I read about this earlier today, and can't believe there's that much prozac being peed out to reach a noticeable level. What's the story?
posted by amberglow at 7:25 PM on August 8, 2004


I guess that explains why I'm not angry about this.
posted by armoured-ant at 7:30 PM on August 8, 2004


Who cares? I've been drinking local water all my life, and I'm not at all worried about this...
posted by dash_slot- at 7:31 PM on August 8, 2004


It isn't just Prozac, and it isn't just in Britain.
posted by emyd at 7:32 PM on August 8, 2004


If this isn't tin-hat/Alex Jones fodder, I don't know what is...

"Don't mind the wars, dirty politicians, taxes, and environmental destruction, just be HAPPY! Oh, and don't make so many babies."
posted by Espoo2 at 7:34 PM on August 8, 2004


See also: Texas.
posted by homunculus at 7:34 PM on August 8, 2004


Guess where all those radioactive medicines used during medical procedures end up. Sure, the radioactive half-lives are short, but we are still talking about cesium, cobalt and other fun things. If a relatively large molecule like prozac gets through the purification process untouched, imagine how many simple ions pass as well.
posted by mischief at 7:41 PM on August 8, 2004


Your Body, Your Superfund Site
posted by homunculus at 7:48 PM on August 8, 2004


And Bush is the fearmonger?
posted by techgnollogic at 7:56 PM on August 8, 2004


It's classic misdirection, techg. The terrible terrorists haven't blown up a beachball in the U.S. since 9/11/01 while we're too distracted to notice the body parts that fall off after 30 days on the McDonalds Diet (sure, the so-called debunkers of "Supersize Me" said they lost weight, they just didn't say HOW).
posted by wendell at 8:10 PM on August 8, 2004


And Bush is the fearmonger?

no, he's just a roaming rabid dog.
posted by quonsar at 8:50 PM on August 8, 2004


This has absolutely no meaning without a sufficient context. How many ppm? How does this compare to small-but-detectable amounts of other substances found in drinking water? This is almost certainly an extremely small amount of fluoxetine—what do the human studies show about the effect, if any, of such small dosages? What are the environmental toxicology studies, if any, of fluoxetine?

The simple detectable presence of any substance in drinking water is not itself nessarily important. The answers to the above questions, however, would make clear whether this is absolutely unimportant or if it is an emergency, or something in between.
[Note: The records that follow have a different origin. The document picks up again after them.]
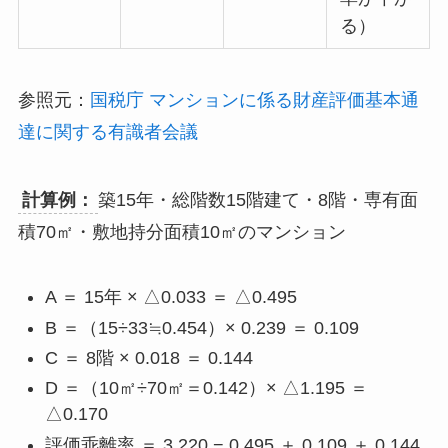
る）
参照元：
国税庁 マンションに係る財産評価基本通
達に関する有識者会議
計算例：
築15年・総階数15階建て・8階・専有面
積70㎡・敷地持分面積10㎡のマンション
A ＝ 15年 × △0.033 ＝ △0.495
B ＝（15÷33≒0.454）× 0.239 ＝ 0.109
C ＝ 8階 × 0.018 ＝ 0.144
D ＝（10㎡÷70㎡＝0.142）× △1.195 ＝
△0.170
評価乖離率 ＝ 3.220 − 0.495 ＋ 0.109 ＋ 0.144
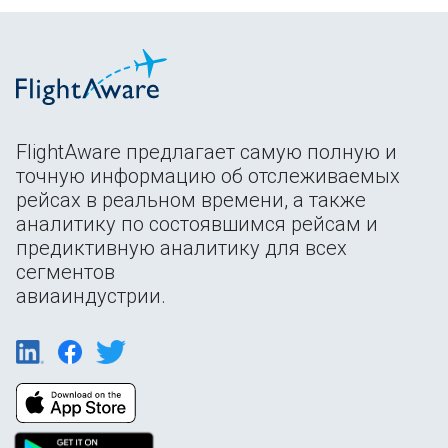
FlightAware предлагает самую полную и
точную информацию об отслеживаемых
рейсах в реальном времени, а также
аналитику по состоявшимся рейсам и
предиктивную аналитику для всех
сегментов
авиаиндустрии.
Personally, I can't imagine how this can be an issue of public health given that so many people are taking Prozac anyway and the dosages from this source are necessarily tiny. If there's a problem with many people getting this tiny amount of Prozac, then we've got much bigger problems with the bazillions of people who are taking it medically. On the other hand, this very well could be a big ecological problem for certain vulnerable organisms.

But then, I'm sure that in comparison to the problems caused by all the other man-made contaminants in the ground water, it's of minor ecological importance.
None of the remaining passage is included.